====== SOURCE RECORDS
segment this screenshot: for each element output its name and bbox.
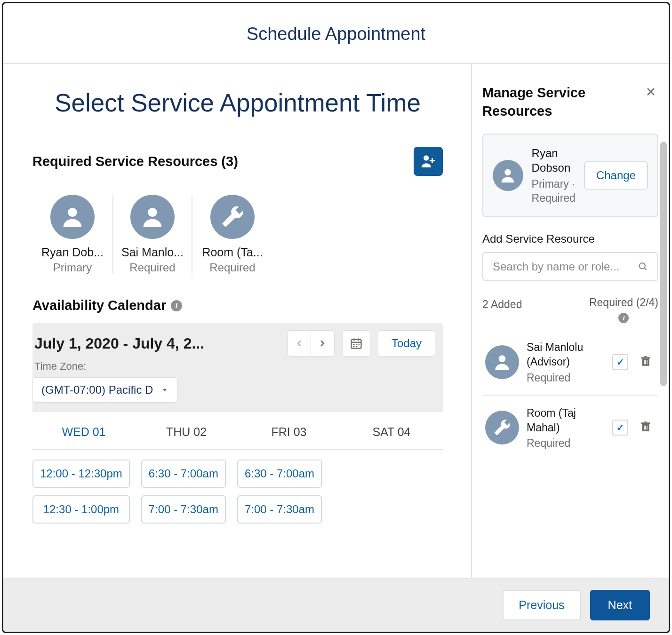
svg-point-17 bbox=[505, 169, 511, 175]
person-icon bbox=[492, 352, 512, 373]
svg-rect-22 bbox=[641, 357, 650, 358]
change-primary-button[interactable]: Change bbox=[584, 161, 648, 190]
resource-role: Required bbox=[117, 261, 188, 274]
search-icon bbox=[638, 261, 648, 273]
required-resources-label: Required Service Resources (3) bbox=[32, 154, 238, 169]
scrollbar[interactable] bbox=[660, 142, 667, 386]
chevron-left-icon bbox=[294, 338, 304, 349]
svg-rect-25 bbox=[645, 360, 646, 365]
calendar-icon bbox=[350, 337, 363, 350]
next-button[interactable]: Next bbox=[590, 590, 650, 620]
avatar bbox=[493, 160, 523, 191]
person-plus-icon bbox=[420, 153, 436, 169]
close-icon bbox=[645, 86, 656, 97]
trash-icon bbox=[640, 355, 652, 367]
svg-rect-29 bbox=[644, 421, 648, 422]
today-button[interactable]: Today bbox=[378, 330, 435, 357]
avatar bbox=[130, 195, 175, 239]
required-checkbox[interactable]: ✓ bbox=[612, 420, 628, 436]
next-week-button[interactable] bbox=[311, 330, 335, 357]
required-count: Required (2/4) bbox=[589, 296, 658, 309]
info-icon[interactable]: i bbox=[618, 313, 629, 323]
search-container[interactable] bbox=[482, 252, 658, 281]
resource-name: Sai Manlo... bbox=[117, 246, 188, 259]
timezone-value: (GMT-07:00) Pacific D bbox=[41, 383, 153, 397]
modal-title: Schedule Appointment bbox=[3, 24, 669, 44]
person-icon bbox=[139, 203, 166, 230]
datepicker-button[interactable] bbox=[342, 330, 370, 357]
svg-rect-23 bbox=[644, 356, 648, 357]
added-count: 2 Added bbox=[482, 296, 522, 311]
svg-rect-32 bbox=[647, 426, 648, 430]
svg-rect-2 bbox=[430, 160, 435, 161]
wrench-icon bbox=[492, 417, 512, 438]
caret-down-icon bbox=[160, 386, 169, 394]
previous-button[interactable]: Previous bbox=[503, 590, 580, 620]
svg-rect-10 bbox=[356, 344, 358, 345]
wrench-icon bbox=[219, 203, 246, 230]
resource-role: Required bbox=[527, 372, 605, 384]
svg-rect-9 bbox=[353, 344, 355, 345]
svg-point-4 bbox=[148, 208, 157, 217]
delete-resource-button[interactable] bbox=[636, 355, 656, 369]
primary-resource-card: Ryan Dobson Primary · Required Change bbox=[482, 134, 658, 217]
svg-rect-30 bbox=[644, 426, 645, 430]
time-slot[interactable]: 6:30 - 7:00am bbox=[237, 460, 322, 488]
svg-line-19 bbox=[644, 268, 646, 270]
svg-point-3 bbox=[68, 208, 77, 217]
added-resource-item: Room (Taj Mahal) Required ✓ bbox=[482, 396, 658, 460]
svg-point-0 bbox=[424, 156, 429, 161]
svg-rect-24 bbox=[644, 360, 645, 365]
svg-rect-12 bbox=[353, 346, 355, 347]
resource-name: Sai Manlolu (Advisor) bbox=[527, 340, 605, 369]
panel-title: Manage Service Resources bbox=[482, 84, 643, 120]
resource-name: Room (Ta... bbox=[196, 246, 269, 259]
trash-icon bbox=[640, 421, 652, 433]
time-slot[interactable]: 6:30 - 7:00am bbox=[141, 460, 226, 488]
svg-marker-14 bbox=[163, 389, 167, 391]
chevron-right-icon bbox=[317, 338, 328, 349]
day-tab[interactable]: SAT 04 bbox=[340, 419, 443, 445]
resource-card: Ryan Dob... Primary bbox=[32, 195, 112, 274]
resource-name: Room (Taj Mahal) bbox=[527, 406, 605, 435]
svg-rect-26 bbox=[647, 360, 648, 365]
person-icon bbox=[59, 203, 86, 230]
info-icon[interactable]: i bbox=[171, 300, 182, 311]
search-input[interactable] bbox=[493, 260, 633, 273]
add-resource-button[interactable] bbox=[414, 147, 443, 176]
time-slot[interactable]: 12:00 - 12:30pm bbox=[32, 460, 130, 488]
resource-role: Required bbox=[527, 437, 605, 450]
time-slot[interactable]: 7:00 - 7:30am bbox=[237, 495, 322, 524]
svg-rect-11 bbox=[359, 344, 360, 345]
required-checkbox[interactable]: ✓ bbox=[612, 354, 628, 370]
resource-role: Required bbox=[196, 261, 269, 274]
resource-card: Sai Manlo... Required bbox=[112, 195, 192, 274]
delete-resource-button[interactable] bbox=[636, 421, 656, 435]
timezone-label: Time Zone: bbox=[32, 360, 435, 373]
calendar-label: Availability Calendar bbox=[32, 298, 166, 313]
timezone-select[interactable]: (GMT-07:00) Pacific D bbox=[32, 377, 178, 403]
person-icon bbox=[498, 166, 517, 185]
day-tab[interactable]: FRI 03 bbox=[238, 419, 340, 445]
day-tab[interactable]: WED 01 bbox=[32, 419, 135, 445]
resource-role: Primary bbox=[36, 261, 109, 274]
resource-name: Ryan Dob... bbox=[36, 246, 109, 259]
added-resource-item: Sai Manlolu (Advisor) Required ✓ bbox=[482, 330, 658, 395]
svg-point-18 bbox=[640, 263, 645, 269]
day-tab[interactable]: THU 02 bbox=[135, 419, 238, 445]
avatar bbox=[485, 345, 519, 379]
prev-week-button[interactable] bbox=[288, 330, 311, 357]
avatar bbox=[485, 411, 519, 444]
svg-point-20 bbox=[499, 355, 506, 362]
date-range: July 1, 2020 - July 4, 2... bbox=[32, 335, 280, 352]
page-title: Select Service Appointment Time bbox=[32, 87, 443, 119]
panel-close-button[interactable] bbox=[643, 84, 658, 102]
svg-rect-28 bbox=[641, 422, 650, 424]
svg-rect-13 bbox=[356, 346, 358, 347]
resource-card: Room (Ta... Required bbox=[192, 195, 272, 274]
time-slot[interactable]: 12:30 - 1:00pm bbox=[32, 495, 130, 524]
svg-rect-31 bbox=[645, 426, 646, 430]
add-resource-label: Add Service Resource bbox=[482, 232, 658, 246]
primary-resource-name: Ryan Dobson bbox=[532, 146, 576, 175]
time-slot[interactable]: 7:00 - 7:30am bbox=[141, 495, 226, 524]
============
- YOUR INSTRUCTIONS: Copy every line of the entries in which "Room" can be found.

- ANSWER AREA:
added-resource-item: Room (Taj Mahal) Required ✓ bbox=[482, 396, 658, 460]
resource-name: Room (Ta... bbox=[196, 246, 269, 259]
resource-name: Room (Taj Mahal) bbox=[527, 406, 605, 435]
resource-card: Room (Ta... Required bbox=[192, 195, 272, 274]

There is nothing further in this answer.